Online news media has been swept up by a satirical story about a Zimbabwean pastor who was supposedly eaten alive by crocodiles while demonstrating how Jesus walked on water.

Multiple tabloids have released a story claiming that Zimbabwean pastor Jonathan Mthethwa of the Saint of the Last Days church was attacked by three crocodiles in a South African river during his attempt to walk on water to demonstrate his faith.

Despite the story originating in Zimbabwe, the incident allegedly happened in an area known as Crocodile River in White River Mpumalanga in neighboring South Africa.

The National News Bulletin reported that the pastor supposedly fasted and prayed for a week before attempting to cross the Crocodile River on March 24.

According to the original story, the purported tragedy was witnessed by Deacon Nkosi, who said that the pastor taught his congregation about faith during a Sunday service.

"He promised he would demonstrate his faith to us today, but he unfortunately ended up drowning and getting eaten by 3 large crocodiles in front of us. We still don't understand how this happened because he fasted and prayed the whole week. They finished him in a couple of minutes," the deacon supposedly said.

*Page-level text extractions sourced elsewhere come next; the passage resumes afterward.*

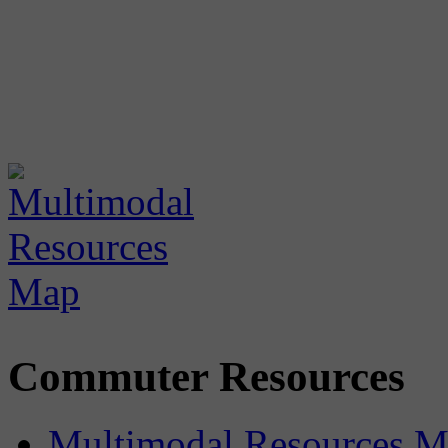
Commuter Resources
Multimodal Resources 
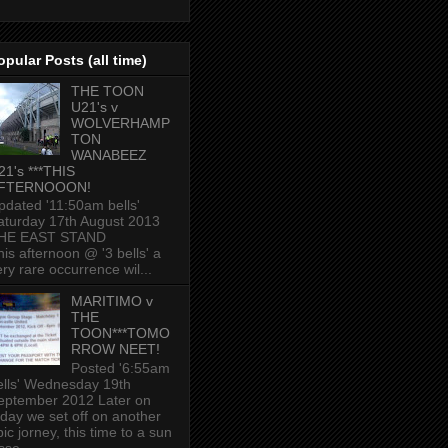
opular Posts (all time)
THE TOON
U21's v
WOLVERHAMP
TON
WANABEEZ
21's ***THIS
FTERNOOON!
pdated '11:50am bells'
aturday 17th August 2013
HE EAST STAND
his afternoon @ '3 bells' a
ery rare occurrence wil...
MARITIMO v
THE
TOON***TOMO
RROW NEET!
Posted '6:55am
ells' Wednesday 19th
eptember 2012 Later on
oday we set off on another
ic jorney, this time to a sun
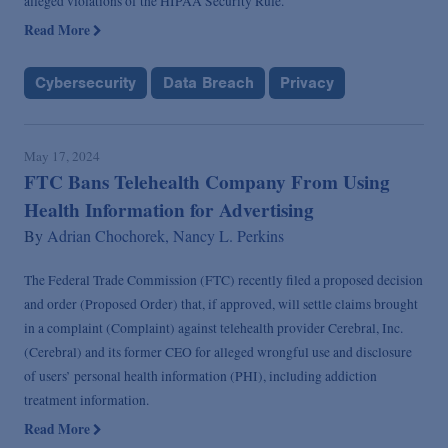
alleged violations of the HIPAA Security Rule.
Read More
Cybersecurity
Data Breach
Privacy
May 17, 2024
FTC Bans Telehealth Company From Using
Health Information for Advertising
By
Adrian Chochorek,
Nancy L. Perkins
The Federal Trade Commission (FTC) recently filed a proposed decision
and order (Proposed Order) that, if approved, will settle claims brought
in a complaint (Complaint) against telehealth provider Cerebral, Inc.
(Cerebral) and its former CEO for alleged wrongful use and disclosure
of users’ personal health information (PHI), including addiction
treatment information.
Read More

"All that was left of him when they finished eating him is a pair of sandals and his underwear floating above the water," he continued.

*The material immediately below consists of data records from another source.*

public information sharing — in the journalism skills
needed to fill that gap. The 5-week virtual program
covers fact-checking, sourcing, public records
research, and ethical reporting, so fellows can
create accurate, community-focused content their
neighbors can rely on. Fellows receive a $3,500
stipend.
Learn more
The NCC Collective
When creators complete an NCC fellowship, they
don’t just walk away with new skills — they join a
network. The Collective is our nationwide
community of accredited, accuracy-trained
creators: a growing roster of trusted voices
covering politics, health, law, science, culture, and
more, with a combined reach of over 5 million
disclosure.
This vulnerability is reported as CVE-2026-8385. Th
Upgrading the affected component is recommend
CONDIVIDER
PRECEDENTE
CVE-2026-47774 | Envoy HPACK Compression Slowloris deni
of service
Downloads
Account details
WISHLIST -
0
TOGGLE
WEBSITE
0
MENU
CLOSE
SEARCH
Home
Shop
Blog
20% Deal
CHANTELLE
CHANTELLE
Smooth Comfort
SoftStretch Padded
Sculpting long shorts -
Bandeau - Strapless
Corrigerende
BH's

The story went viral after it was published by the Nigerian Daily Post, which cited the Zimbabwe Herald. However, the story does not appear anywhere on the Herald's website.

The fact-checking website Snopes has pointed out that the story was nearly identical to another article that went viral in 2016.

Snopes noted that the Daily Post contains a disclaimer that the information published on its website is unvetted, and should be read with skepticism.

"DailyPost publishes news, information, gossip, rumors, conjecture, opinions, and commentary. The site includes both reported and edited content and unmoderated posts and comments containing the personal opinions of readers on a wide range of topics. You should be skeptical of any information on DailyPost, because it may be wrong," the disclaimer read.

Snopes also noted that a Google search for the pastor's name only yielded results of the story that was published by several news outlets, without any proof that he existed prior to the claim. Some of the articles appear to have been withdrawn within hours after publication.

According to the fact-checking website, the story was not published by any news sources in Africa beyond the tabloids.